Synthesis and Catalytic Applications of Ni-Based Single-Atom and Nanoparticle Catalysts Supported on UiO-66-NH2

Nowadays, with the advancement of industrial productivity, air pollution has become a shared concern globally. One of the most discussed topics in this field is the recycling and utilization of industrial exhaust gases, particularly the high-value utilization of carbon dioxide emissions. In this project, we focus on the C1-level transformation of CO₂. UiO-66-NH2, as a novel metal-organic framework, possesses unique features such as excellent specific surface area and remarkable CO₂ adsorption capacity. Using it as a catalyst support for CO₂ conversion represents a promising approach. Nickel was employed as the catalytic metal in this study, and two distinct strategies were attempted to introduce it into UiO-66-NH2: ionic and cluster forms.
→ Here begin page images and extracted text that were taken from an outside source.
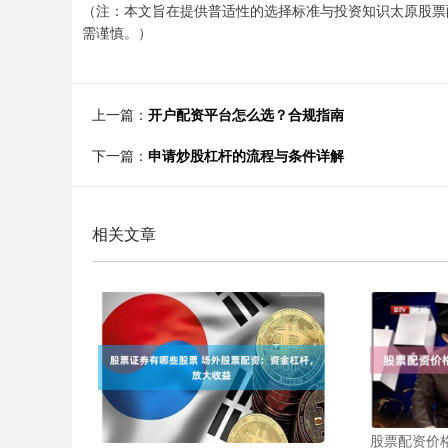
（注：本文旨在提供普适性的选择标准与投资知识太原股票
需谨慎。）
上一篇：
开户配资平台怎么选？合规指南
下一篇：
申请炒股杠杆的流程与条件详解
相关文章
股票配资价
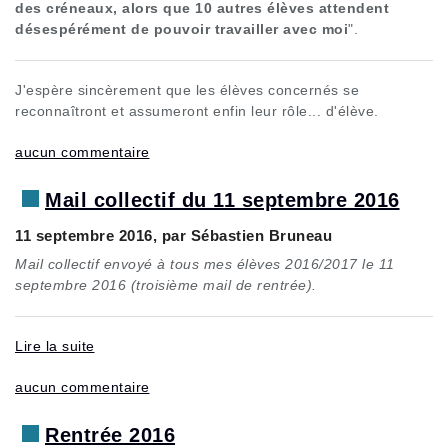
des créneaux, alors que 10 autres élèves attendent
désespérément de pouvoir travailler avec moi
".
J'espère sincèrement que les élèves concernés se
reconnaîtront et assumeront enfin leur rôle... d'élève.
aucun commentaire
Mail collectif du 11 septembre 2016
11 septembre 2016, par Sébastien Bruneau
Mail collectif envoyé à tous mes élèves 2016/2017 le 11
septembre 2016 (troisième mail de rentrée).
Lire la suite
aucun commentaire
Rentrée 2016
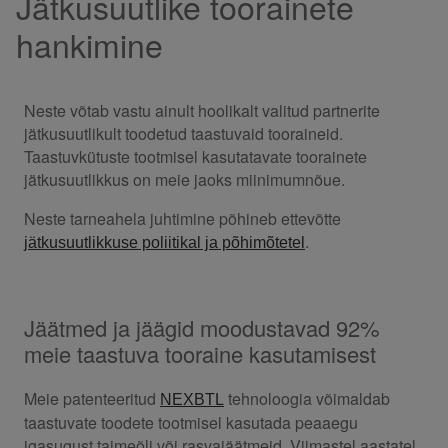
Jätkusuutlike toorainete
hankimine
Neste võtab vastu ainult hoolikalt valitud partnerite
jätkusuutlikult toodetud taastuvaid tooraineid.
Taastuvkütuste tootmisel kasutatavate toorainete
jätkusuutlikkus on meie jaoks miinimumnõue.
Neste tarneahela juhtimine põhineb ettevõtte
.
jätkusuutlikkuse poliitikal ja põhimõtetel
Jäätmed ja jäägid moodustavad 92%
meie taastuva tooraine kasutamisest
Meie patenteeritud
tehnoloogia võimaldab
NEXBTL
taastuvate toodete tootmisel kasutada peaaegu
igasugust taimeõli või rasvajäätmeid. Viimastel aastatel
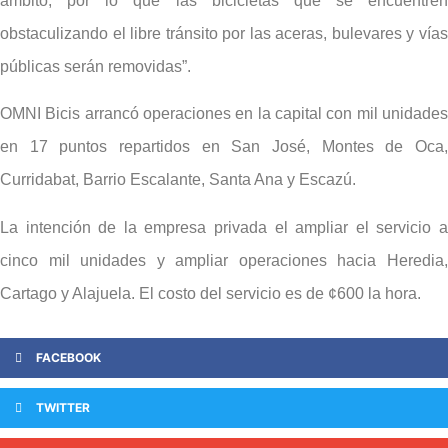
ámbito, por lo que las bicicletas que se encuentren
obstaculizando el libre tránsito por las aceras, bulevares y vías
públicas serán removidas”.
OMNI Bicis arrancó operaciones en la capital con mil unidades
en 17 puntos repartidos en San José, Montes de Oca,
Curridabat, Barrio Escalante, Santa Ana y Escazú.
La intención de la empresa privada el ampliar el servicio a
cinco mil unidades y ampliar operaciones hacia Heredia,
Cartago y Alajuela. El costo del servicio es de ¢600 la hora.
FACEBOOK
TWITTER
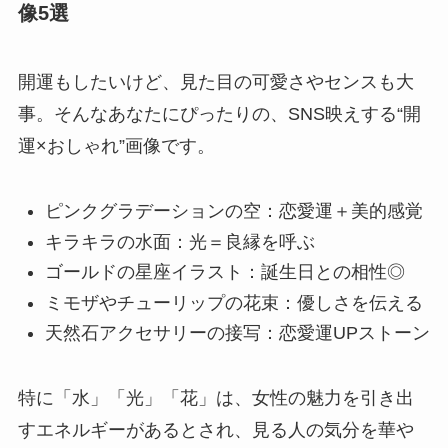
像5選
開運もしたいけど、見た目の可愛さやセンスも大
事。そんなあなたにぴったりの、SNS映えする“開
運×おしゃれ”画像です。
ピンクグラデーションの空：恋愛運＋美的感覚
キラキラの水面：光＝良縁を呼ぶ
ゴールドの星座イラスト：誕生日との相性◎
ミモザやチューリップの花束：優しさを伝える
天然石アクセサリーの接写：恋愛運UPストーン
特に「水」「光」「花」は、女性の魅力を引き出
すエネルギーがあるとされ、見る人の気分を華や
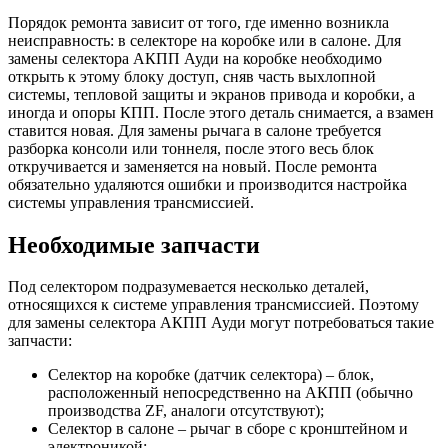
Порядок ремонта зависит от того, где именно возникла
неисправность: в селекторе на коробке или в салоне. Для
замены селектора АКПП Ауди на коробке необходимо
открыть к этому блоку доступ, сняв часть выхлопной
системы, тепловой защиты и экранов привода и коробки, а
иногда и опоры КПП. После этого деталь снимается, а взамен
ставится новая. Для замены рычага в салоне требуется
разборка консоли или тоннеля, после этого весь блок
откручивается и заменяется на новый. После ремонта
обязательно удаляются ошибки и производится настройка
системы управления трансмиссией.
Необходимые запчасти
Под селектором подразумевается несколько деталей,
относящихся к системе управления трансмиссией. Поэтому
для замены селектора АКПП Ауди могут потребоваться такие
запчасти:
Селектор на коробке (датчик селектора) – блок,
расположенный непосредственно на АКПП (обычно
производства ZF, аналоги отсутствуют);
Селектор в салоне – рычаг в сборе с кронштейном и
электроникой;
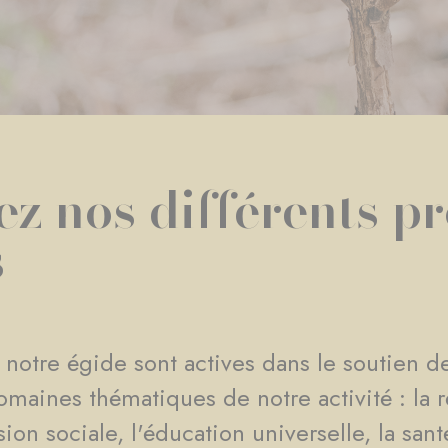
z nos différents pr
s
 notre égide sont actives dans le soutien de
omaines thématiques de notre activité : la r
n sociale, l'éducation universelle, la santé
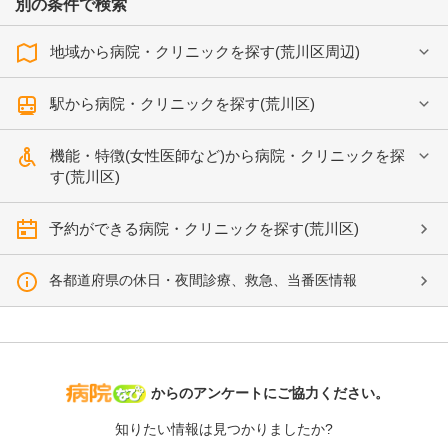
別の条件で検索
地域から病院・クリニックを探す(荒川区周辺)
駅から病院・クリニックを探す(荒川区)
機能・特徴(女性医師など)から病院・クリニックを探
す(荒川区)
予約ができる病院・クリニックを探す(荒川区)
各都道府県の休日・夜間診療、救急、当番医情報
病院なび
からのアンケートにご協力ください。
知りたい情報は見つかりましたか?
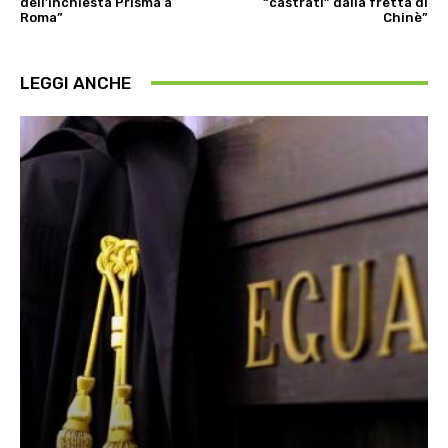
dell’inchiesta Prisma a
“castrati” dalla fretta di
Roma”
Chinè”
LEGGI ANCHE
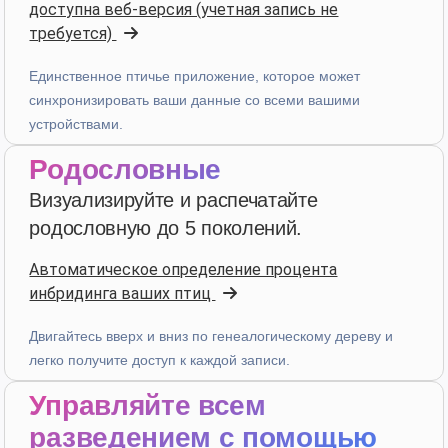
6 дней назад
доступна веб-версия (учетная запись не
требуется)
D. P.
Единственное птичье приложение, которое может
синхронизировать ваши данные со всеми вашими
star
star
star
star
star_border
v4.3.21
устройствами.
Высокая оценка — спасибо!
Родословные
2 недели назад
Визуализируйте и распечатайте
родословную до 5 поколений.
Julien
·
France
star
star
star
star
star_border
v4.3.21
Автоматическое определение процента
инбридинга ваших птиц
Высокая оценка — спасибо!
2 недели назад
Двигайтесь вверх и вниз по генеалогическому дереву и
легко получите доступ к каждой записи.
Управляйте всем
D. V
·
Malta
star
star
star
star
star
разведением с помощью
v4.3.21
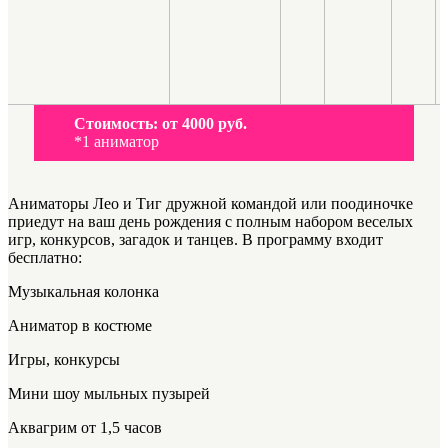
Стоимость:
от 4000 руб.
*1 аниматор
Аниматоры Лео и Тиг дружной командой или поодиночке
приедут на ваш день рождения с полным набором веселых
игр, конкурсов, загадок и танцев. В программу входит
бесплатно:
Музыкальная колонка
Аниматор в костюме
Игры, конкурсы
Мини шоу мыльных пузырей
Аквагрим от 1,5 часов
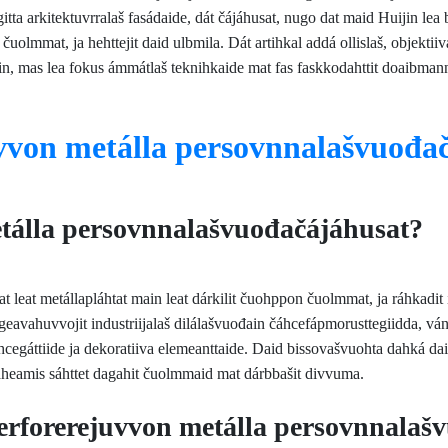
 gitta arkitektuvrralaš fasádaide, dát čájáhusat, nugo dat maid Huijin lea
čuolmmat, ja hehttejit daid ulbmila. Dát artihkal addá ollislaš, objekt
n, mas lea fokus ámmátlaš teknihkaide mat fas faskkodahttit doaibman
vvon metálla persovnnalašvuođa
etálla persovnnalašvuođačájáhusat?
eat metállapláhtat main leat dárkilit čuohppon čuolmmat, ja ráhkadit i
vahuvvojit industriijalaš dilálašvuođain čáhcefápmorusttegiidda, vándda
hcegáttiide ja dekoratiiva elemeanttaide. Daid bissovašvuohta dahká dai
heamis sáhttet dagahit čuolmmaid mat dárbbašit divvuma.
rforerejuvvon metálla persovnnalaš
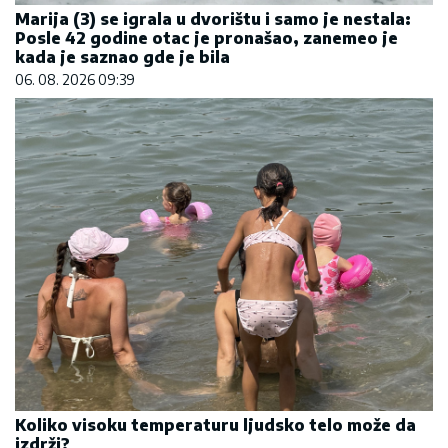
Marija (3) se igrala u dvorištu i samo je nestala:
Posle 42 godine otac je pronašao, zanemeo je
kada je saznao gde je bila
06. 08. 2026 09:39
Koliko visoku temperaturu ljudsko telo može da
izdrži?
The resulting catalysts, including BET adsorption testing, were characterized and analyzed, providing insights into their inherent properties. Subsequently, these catalysts were applied to thermal catalytic conversion of CO₂. However, due to the instability of the support material at high temperatures over extended periods, ideal catalytic activity was not achieved. Recognizing the necessity of hydrogen in CO₂ C1 conversion, we further tested the photocatalytic performance of the same material in hydrogen evolution reaction. Promising results were obtained in the samples where Ni was introduced into UiO-66-NH2 in ionic form, achieving partial activity. Notably, this performance was achieved without the addition of photosensitizers, indicating the material's broad potential for photocatalytic applications.